Required keys (per object):

  • example_id — integer in [1, 500], matching example_id in annotations_public.json.
  • predicted_answer — single uppercase letter that appears in that question's options dict.

Important: questions have between 4 and 10 options. The valid answer letters for any given question are exactly the keys of its options dict. Most are A-F; Event Ordering questions can extend to A-J. A letter outside the question's option set is rejected.

Optional keys (ignored, but useful for your own debugging): raw_response, confidence, tokens, etc.

Rules

  1. Top-level must be a JSON array (not an object).
  2. The submission must cover exactly 500 unique example_ids, one per question.
  3. Duplicate example_ids are rejected.
  4. Letters must be uppercase (whitespace is trimmed).
  5. File extension must be .json.

Converting from existing eval-script output

The reference inference scripts in the EgoMemReason GitHub repo write a list of records with a pred field. One-liner to convert:

import json
src = json.load(open("results_my_model.json"))
sub = [{"example_id": r["example_id"], "predicted_answer": r["pred"]} for r in src]
json.dump(sub, open("submission.json", "w"))

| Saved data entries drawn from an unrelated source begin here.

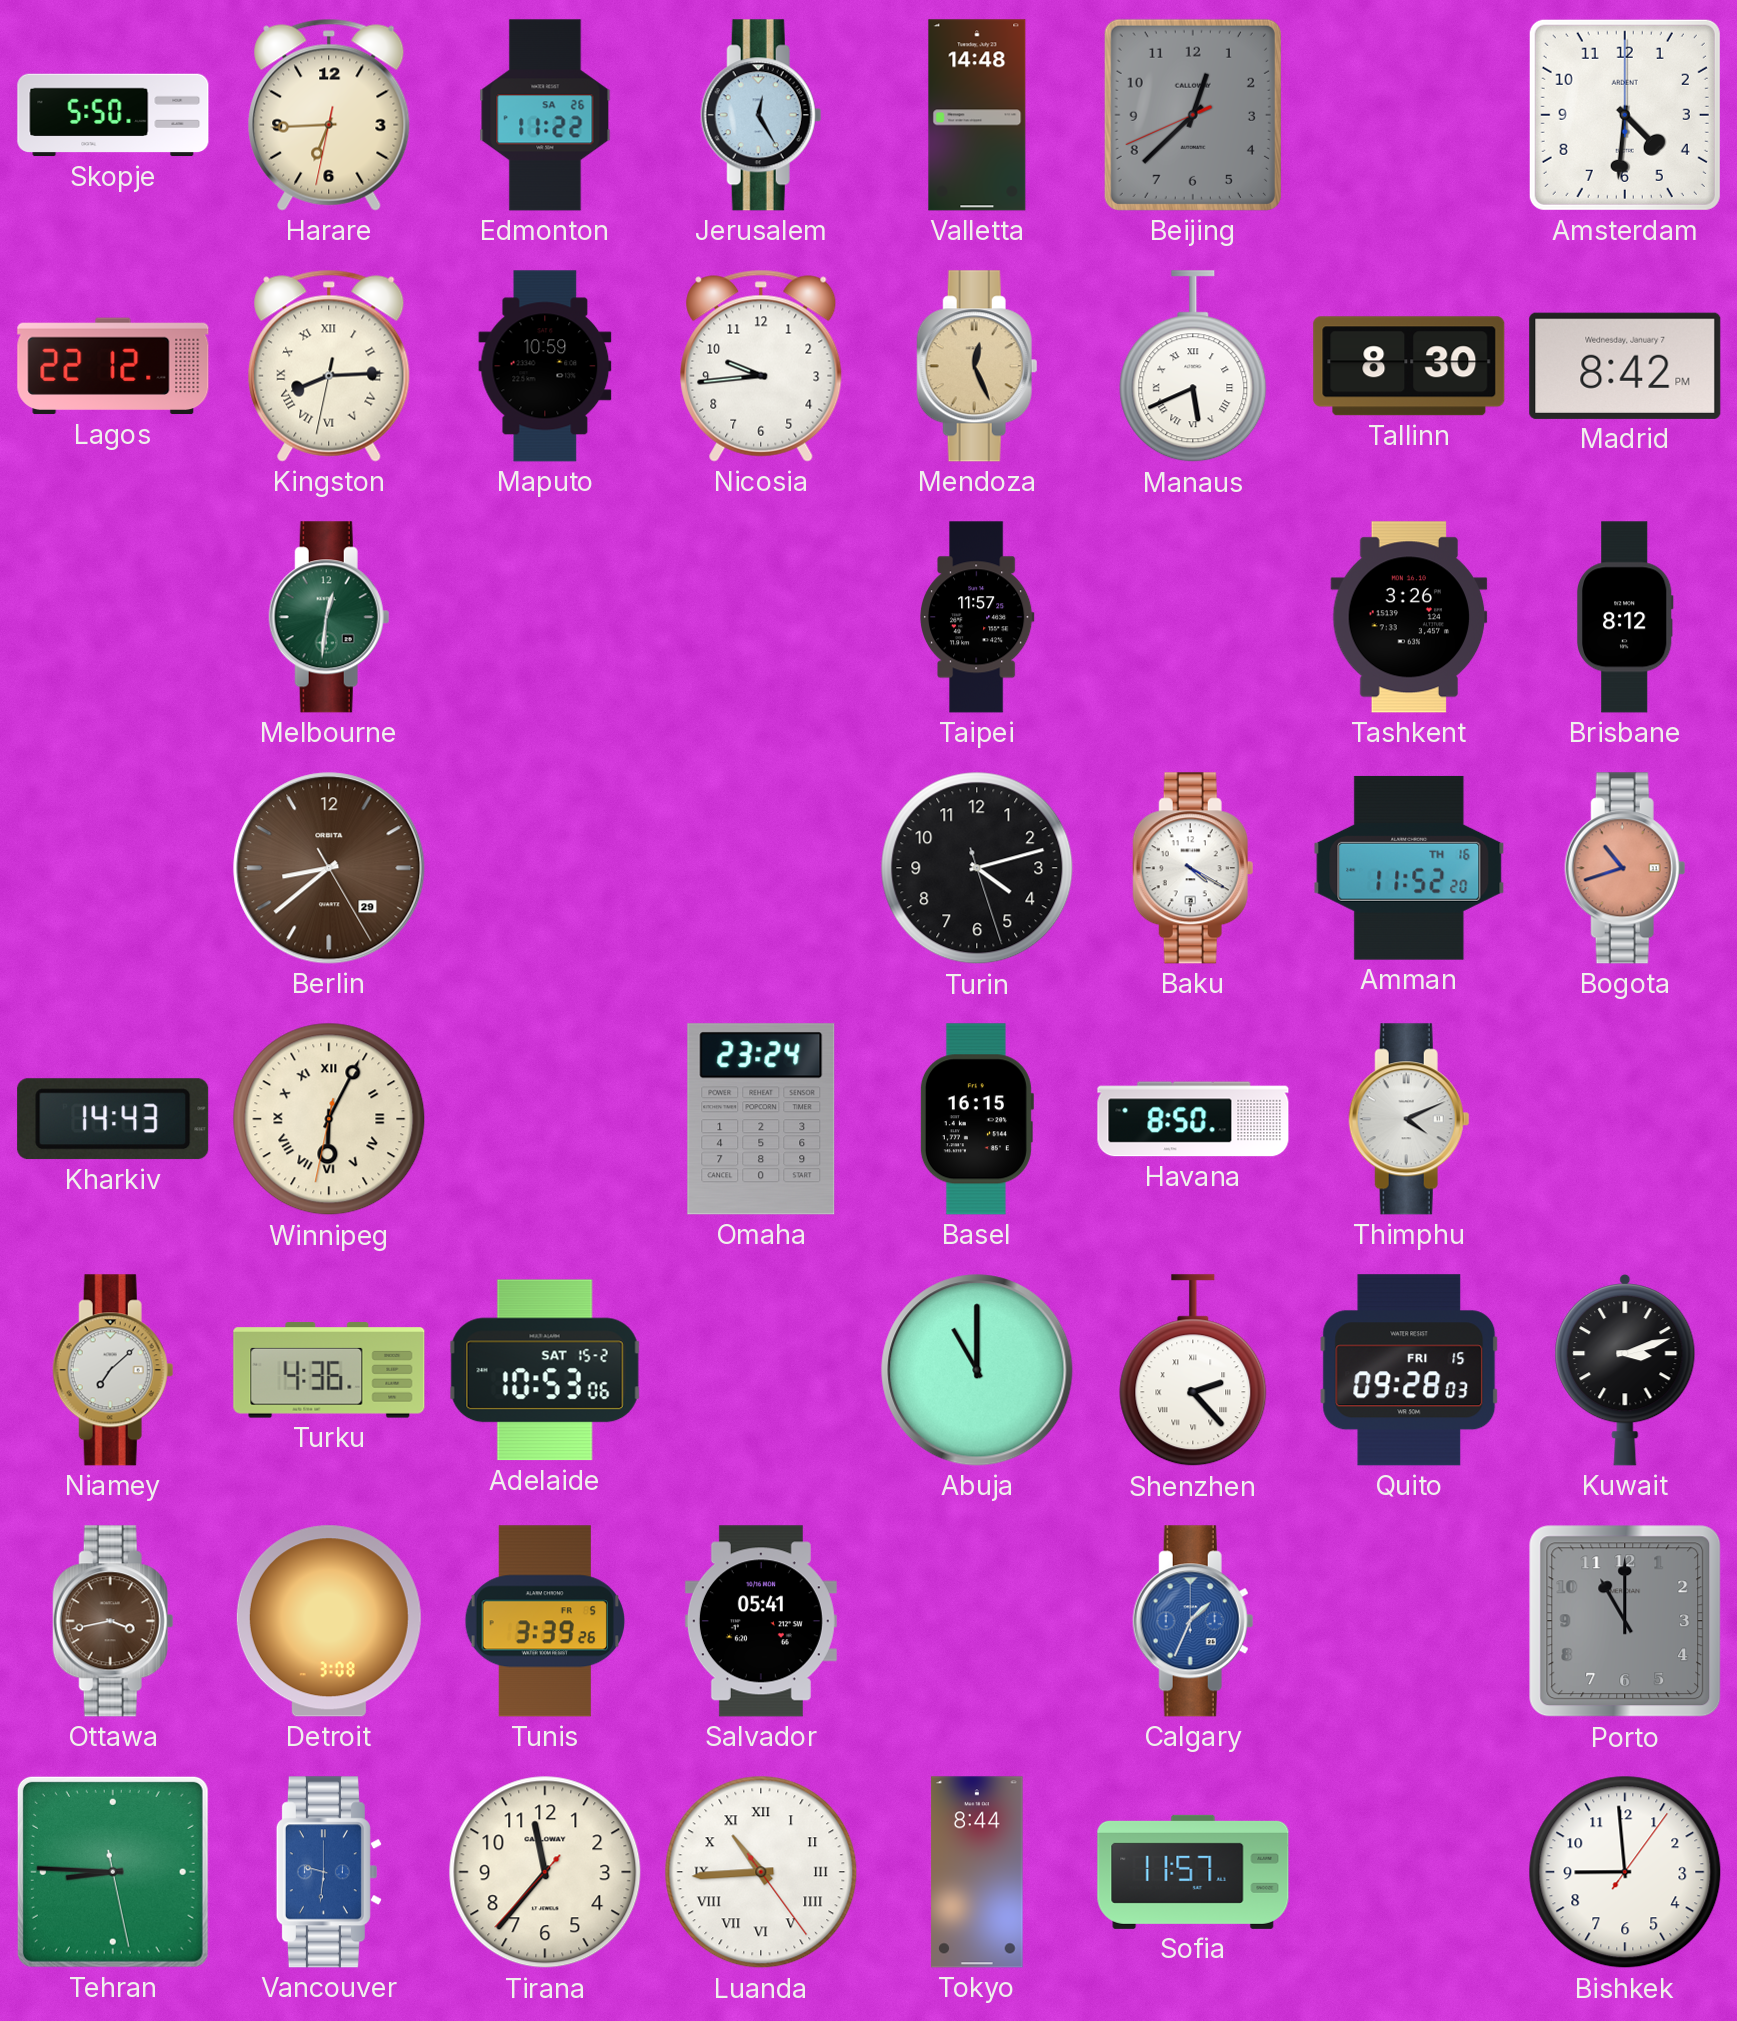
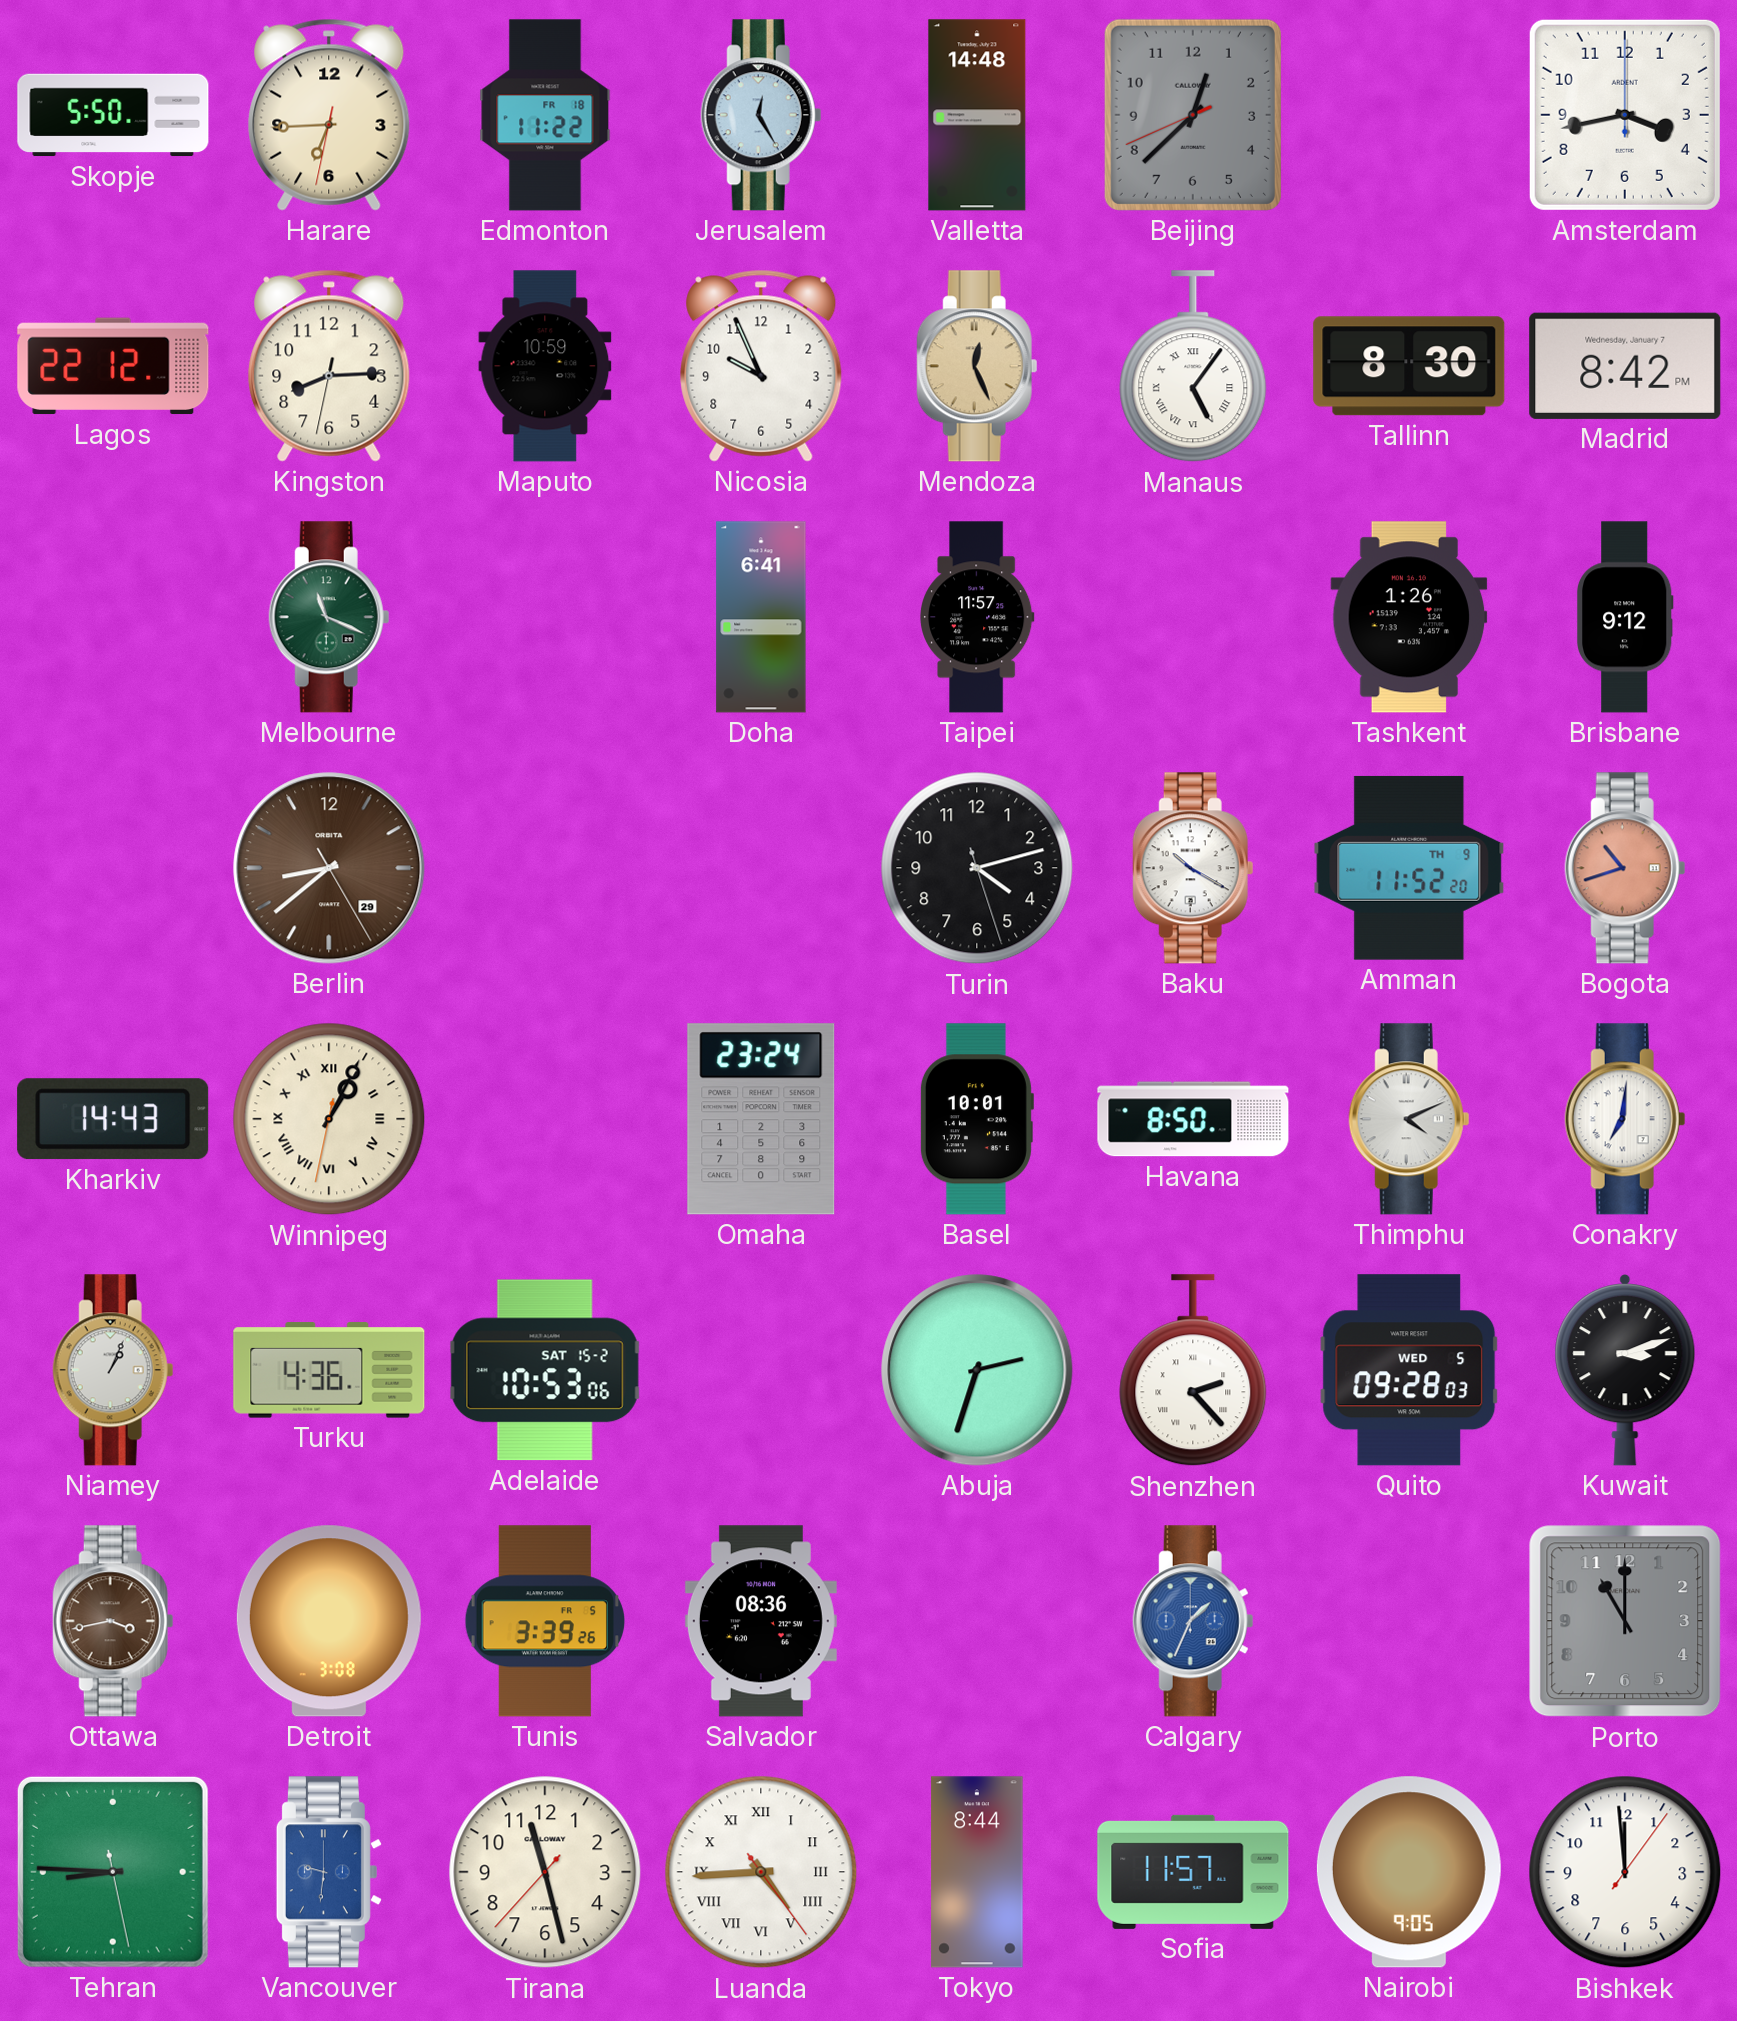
Edmonton date: SA 26 -> FR 18
Amsterdam: 4:31 -> 3:43
Kingston numerals: Roman -> Arabic
Nicosia: 9:44 -> 9:56
Manaus: 5:41 -> 5:06
Melbourne: 12:31 -> 11:19
Doha: none -> 6:41
Tashkent: 3:26 -> 1:26
Brisbane: 8:12 -> 9:12
Baku: 4:20 -> 10:20
Amman date: TH 16 -> TH 9
Winnipeg: 6:04 -> 1:04
Basel: 16:15 -> 10:01
Conakry: none -> 7:01
Niamey: 7:08 -> 1:04
Abuja: 11:00 -> 2:33
Quito date: FRI 15 -> WED 5
Salvador: 05:41 -> 08:36
Tirana: 11:36 -> 11:27
Luanda: 10:44 -> 4:44
Nairobi: none -> 9:05
Bishkek: 8:59 -> 11:59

How submissions are scored

Accuracy (%) for each of the six query_type splits:

  • Cumulative State Tracking (100 Qs)
  • Temporal Counting (100 Qs)
  • Event Ordering (100 Qs)
  • Event Linking (100 Qs)
  • Spatial Preference (50 Qs)
  • Activity Pattern (50 Qs)

plus Overall accuracy on all 500. All seven values appear on the leaderboard; ranking is by Overall descending.

Submission limits

  • 5 submissions per HF user per 24-hour window.
  • The 24-hour window is rolling, not midnight-aligned.

Selected submission

Submit as many times as you like under the cap. In the Manage my submissions tab you can mark one of your past submissions as your selected entry. The default leaderboard view shows only each team's selected entry; the "Show all submissions" toggle reveals all.

Required metadata fields

When you submit you must fill in:

Field Required Notes
team_name yes Team or affiliation
method_name yes Short title displayed on the leaderboard
uses_external_data yes (yes/no) Did you train / finetune on anything beyond EgoLife?
uses_video_frames yes one of frames-only · video-only · frames+audio · captions-only · other
model_size no e.g. 8B, 32B, API
method_description no Free-form description
project_url no Project page
publication_url no arXiv / OpenReview link